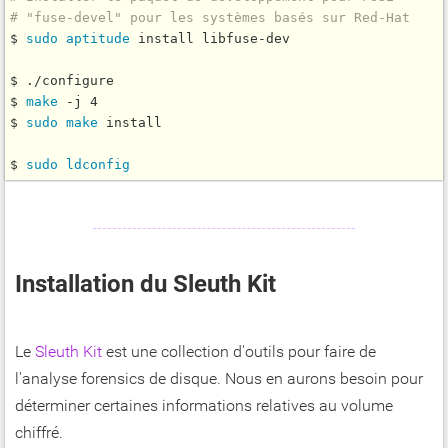
# "fuse-devel" pour les systèmes basés sur Red-Hat
$ 
sudo
aptitude
 install libfuse-dev

$ ./configure

$ 
make
 -j 4

$ 
sudo
make
 install

$ 
sudo
ldconfig
Installation du Sleuth Kit
Le
Sleuth Kit
est une collection d'outils pour faire de
l'analyse forensics de disque. Nous en aurons besoin pour
déterminer certaines informations relatives au volume
chiffré.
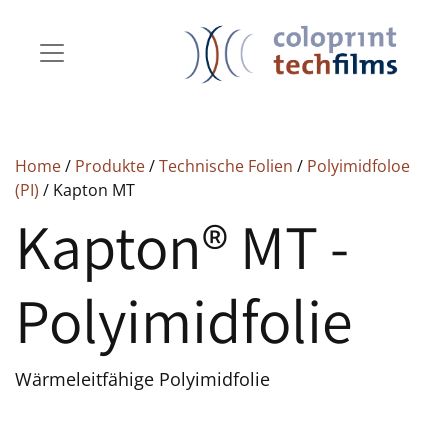
Home
/
Produkte
/
Technische Folien
/
Polyimidfoloe
(PI)
/ Kapton MT
Kapton® MT -
Polyimidfolie
Wärmeleitfähige Polyimidfolie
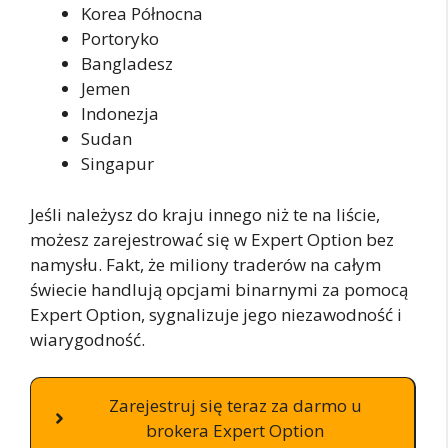
Korea Północna
Portoryko
Bangladesz
Jemen
Indonezja
Sudan
Singapur
Jeśli należysz do kraju innego niż te na liście,
możesz zarejestrować się w Expert Option bez
namysłu. Fakt, że miliony traderów na całym
świecie handlują opcjami binarnymi za pomocą
Expert Option, sygnalizuje jego niezawodność i
wiarygodność.
Zarejestruj się teraz za darmo u
brokera Expert Option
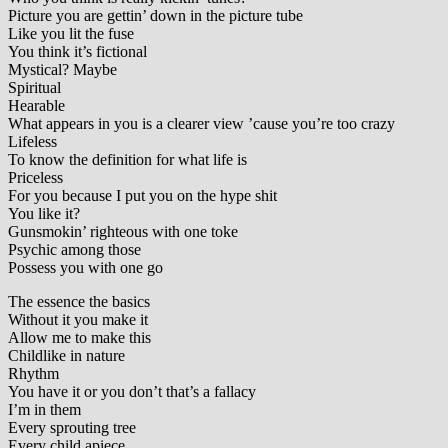
Picture you are gettin’ down in the picture tube
Like you lit the fuse
You think it’s fictional
Mystical? Maybe
Spiritual
Hearable
What appears in you is a clearer view ’cause you’re too crazy
Lifeless
To know the definition for what life is
Priceless
For you because I put you on the hype shit
You like it?
Gunsmokin’ righteous with one toke
Psychic among those
Possess you with one go
The essence the basics
Without it you make it
Allow me to make this
Childlike in nature
Rhythm
You have it or you don’t that’s a fallacy
I’m in them
Every sprouting tree
Every child apiece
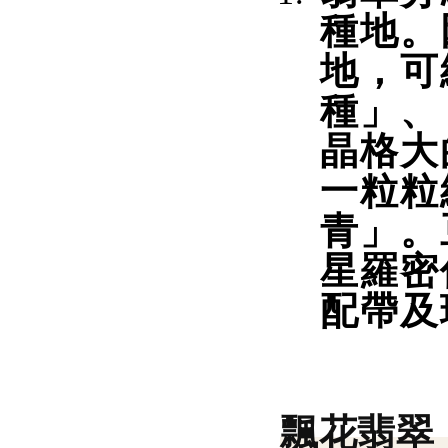
種地。
地，可
種」、
晶格大
一粒粒
青」。
星羅密
配帶及
飄花翡翠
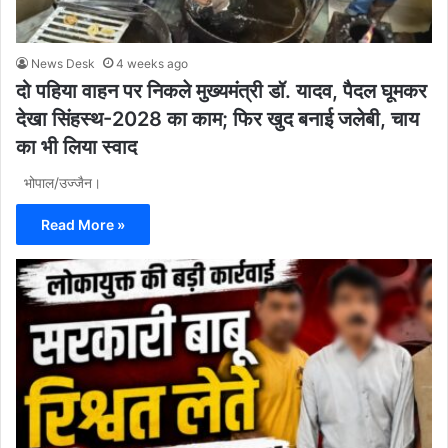
News Desk
4 weeks ago
दो पहिया वाहन पर निकले मुख्यमंत्री डॉ. यादव, पैदल घूमकर
देखा सिंहस्थ-2028 का काम; फिर खुद बनाई जलेबी, चाय
का भी लिया स्वाद
भोपाल/उज्जैन।
Read More »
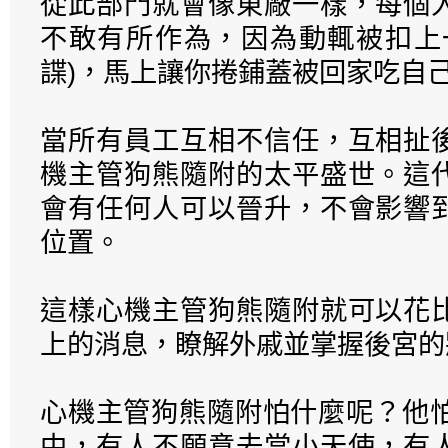
從此部門就會像東廠一樣，每個
不敢有所作為，因為動輒被扣上
諜)，馬上讓你捲鋪蓋被回家吃自
當所有員工互相不信任，互相扯
機主管狗熊隨附的太平盛世。這
會有任何人可以晉升，不會影響
位置。
這樣心機主管狗熊隨附就可以花
上的消息，瞭解外戚並掌握後宮的
心機主管狗熊隨附怕什麼呢？他怕
中，有人不願意去當小天使，有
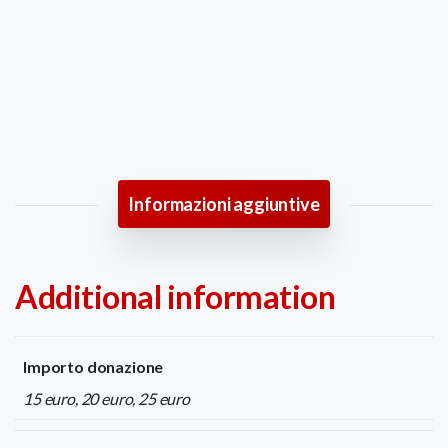
Filatelica
affrancata
quantity
Informazioni aggiuntive
Additional information
Importo donazione
15 euro, 20 euro, 25 euro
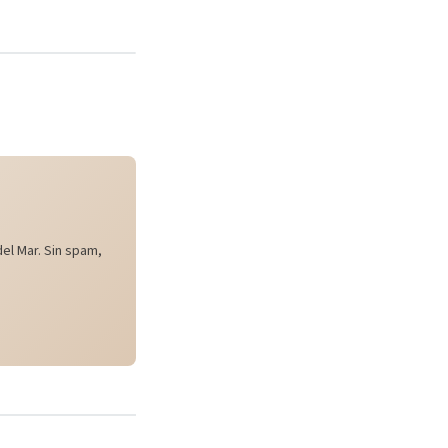
el Mar. Sin spam,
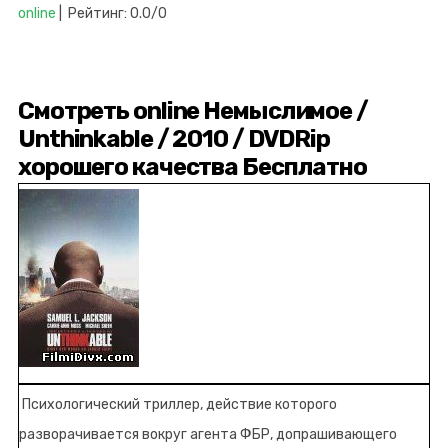
online
| Рейтинг: 0.0/0
Смотреть online Немыслимое /
Unthinkable / 2010 / DVDRip
хорошего качества Бесплатно
Психологический триллер, действие которого
разворачивается вокруг агента ФБР, допрашивающего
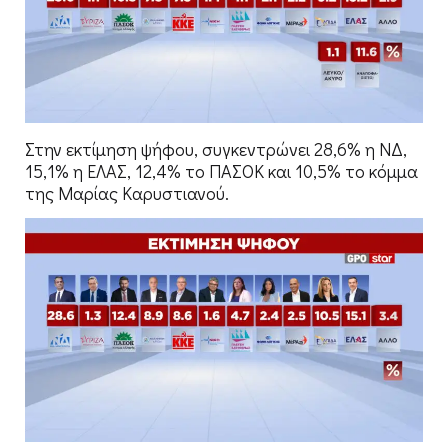
Στην εκτίμηση ψήφου, συγκεντρώνει 28,6% η ΝΔ,
15,1% η ΕΛΑΣ, 12,4% το ΠΑΣΟΚ και 10,5% το κόμμα
της Μαρίας Καρυστιανού.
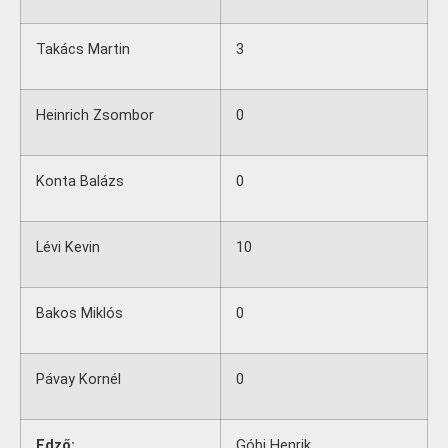
Takács Martin
3
Heinrich Zsombor
0
Konta Balázs
0
Lévi Kevin
10
Bakos Miklós
0
Pávay Kornél
0
Edző:
Góbi Henrik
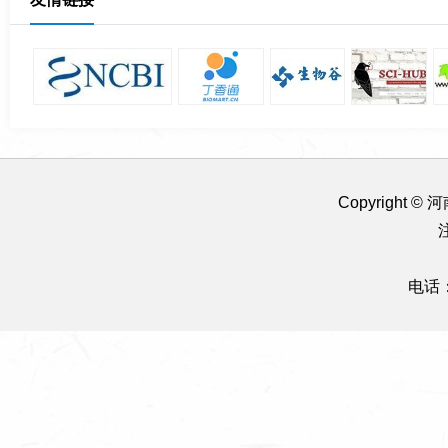
Copyright
电话：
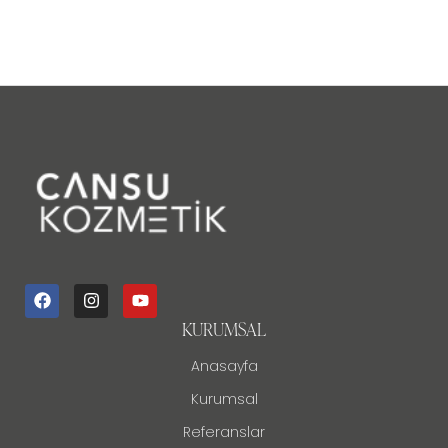
KURUMSAL
Anasayfa
Kurumsal
Referanslar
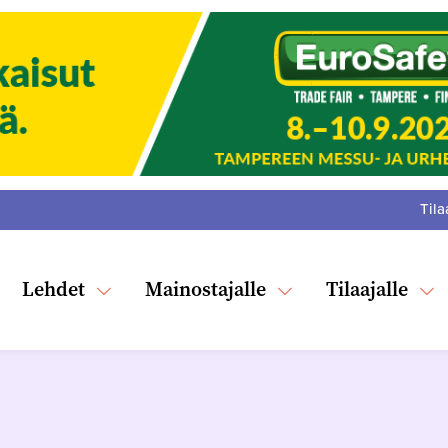
Tila
:
F
Tw
Lehdet
Mainostajalle
Tilaajalle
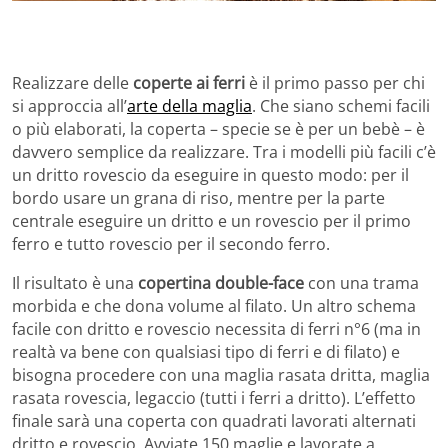
Realizzare delle
coperte ai ferri
è il primo passo per chi
si approccia all’
arte della maglia
. Che siano schemi facili
o più elaborati, la coperta – specie se è per un bebè – è
davvero semplice da realizzare. Tra i modelli più facili c’è
un dritto rovescio da eseguire in questo modo: per il
bordo usare un grana di riso, mentre per la parte
centrale eseguire un dritto e un rovescio per il primo
ferro e tutto rovescio per il secondo ferro.
Il risultato è una
copertina double-face
con una trama
morbida e che dona volume al filato. Un altro schema
facile con dritto e rovescio necessita di ferri n°6 (ma in
realtà va bene con qualsiasi tipo di ferri e di filato) e
bisogna procedere con una maglia rasata dritta, maglia
rasata rovescia, legaccio (tutti i ferri a dritto). L’effetto
finale sarà una coperta con quadrati lavorati alternati
dritto e rovescio. Avviate 150 maglie e lavorate a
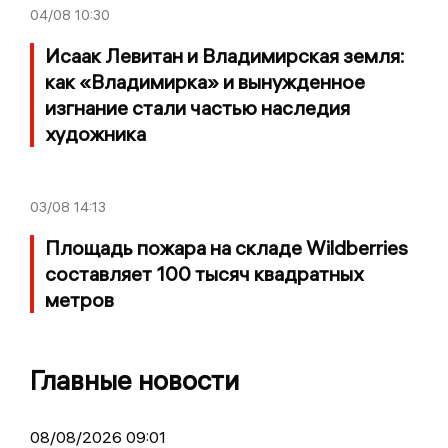
04/08
10:30
Исаак Левитан и Владимирская земля:
как «Владимирка» и вынужденное
изгнание стали частью наследия
художника
03/08
14:13
Площадь пожара на складе Wildberries
составляет 100 тысяч квадратных
метров
Главные новости
08/08/2026 09:01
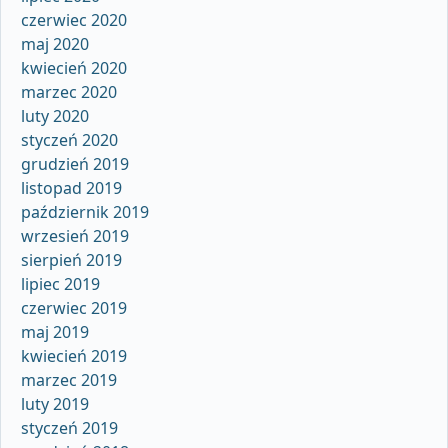
czerwiec 2020
maj 2020
kwiecień 2020
marzec 2020
luty 2020
styczeń 2020
grudzień 2019
listopad 2019
październik 2019
wrzesień 2019
sierpień 2019
lipiec 2019
czerwiec 2019
maj 2019
kwiecień 2019
marzec 2019
luty 2019
styczeń 2019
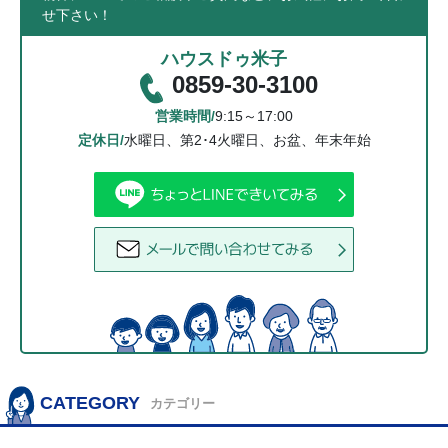
せ下さい！
ハウスドゥ米子
0859-30-3100
営業時間/
9:15～17:00
定休日/
水曜日、第2･4火曜日、お盆、年末年始
CATEGORY
カテゴリー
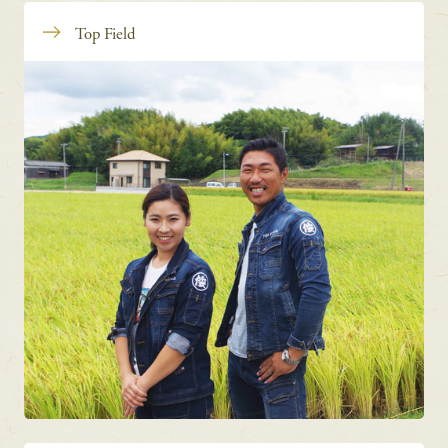
Top Field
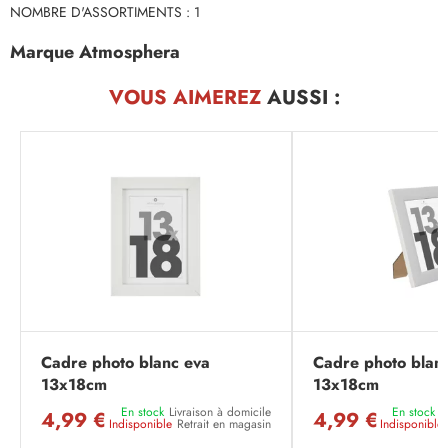
NOMBRE D'ASSORTIMENTS : 1
Marque Atmosphera
VOUS AIMEREZ
AUSSI :
Cadre photo blanc eva
Cadre photo blanc
13x18cm
13x18cm
En stock
Livraison à domicile
En stock
L
4,99 €
4,99 €
Indisponible
Retrait en magasin
Indisponible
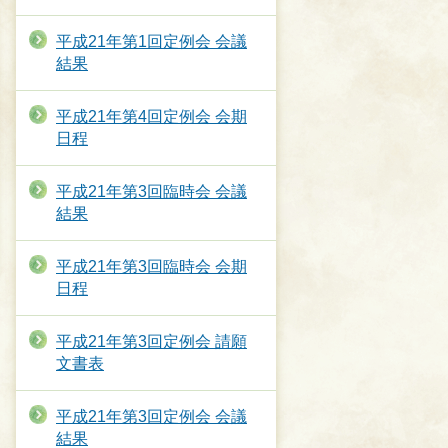
平成21年第1回定例会 会議
結果
平成21年第4回定例会 会期
日程
平成21年第3回臨時会 会議
結果
平成21年第3回臨時会 会期
日程
平成21年第3回定例会 請願
文書表
平成21年第3回定例会 会議
結果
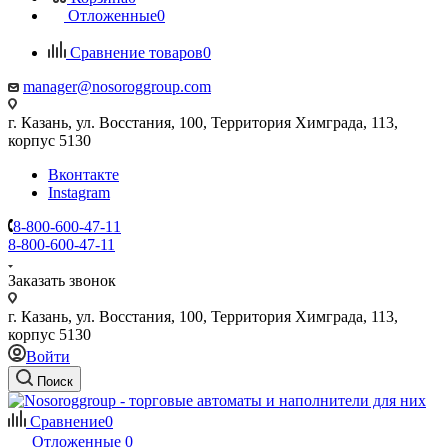
Отложенные
0
Сравнение товаров
0
manager@nosoroggroup.com
г. Казань, ул. Восстания, 100, Территория Химграда, 113,
корпус 5130
Вконтакте
Instagram
8-800-600-47-11
8-800-600-47-11
Заказать звонок
г. Казань, ул. Восстания, 100, Территория Химграда, 113,
корпус 5130
Войти
Поиск
Сравнение
0
Отложенные
0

> _Task instructions_
Return each line from the material that includes the string "Option".

> _Task output_
możesz zarejestrować się w Expert Option bez
Expert Option, sygnalizuje jego niezawodność i
brokera Expert Option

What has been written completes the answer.